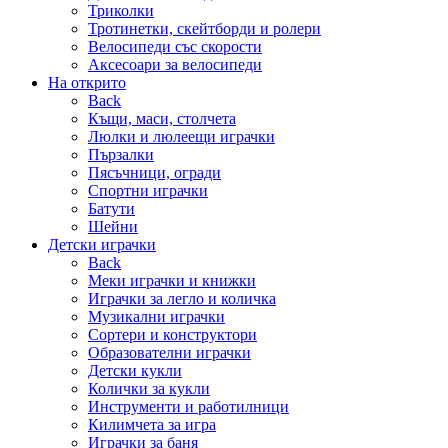
Триколки
Тротинетки, скейтборди и ролери
Велосипеди със скорости
Аксесоари за велосипеди
На открито
Back
Къщи, маси, столчета
Люлки и люлеещи играчки
Пързалки
Пясъчници, огради
Спортни играчки
Батути
Шейни
Детски играчки
Back
Меки играчки и книжки
Играчки за легло и количка
Музикални играчки
Сортери и конструктори
Образователни играчки
Детски кукли
Колички за кукли
Инструменти и работилници
Килимчета за игра
Играчки за баня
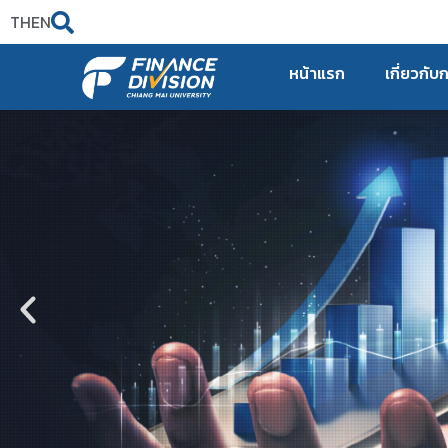
TH
EN
หน้าแรก
เกี่ยวกับ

▶ Task brief:
Your job is to repeat every entry exactly, keeping all pictures out of the copy.

▶ Exercise result:
Триколки
Тротинетки, скейтборди и ролери
Велосипеди със скорости
Аксесоари за велосипеди
На открито
Back
Къщи, маси, столчета
Люлки и люлеещи играчки
Пързалки
Пясъчници, огради
Спортни играчки
Батути
Шейни
Детски играчки
Back
Меки играчки и книжки
Играчки за легло и количка
Музикални играчки
Сортери и конструктори
Образователни играчки
Детски кукли
Колички за кукли
Инструменти и работилници
Килимчета за игра
Играчки за баня
TH
EN
หน้าแรก
เกี่ยวกับ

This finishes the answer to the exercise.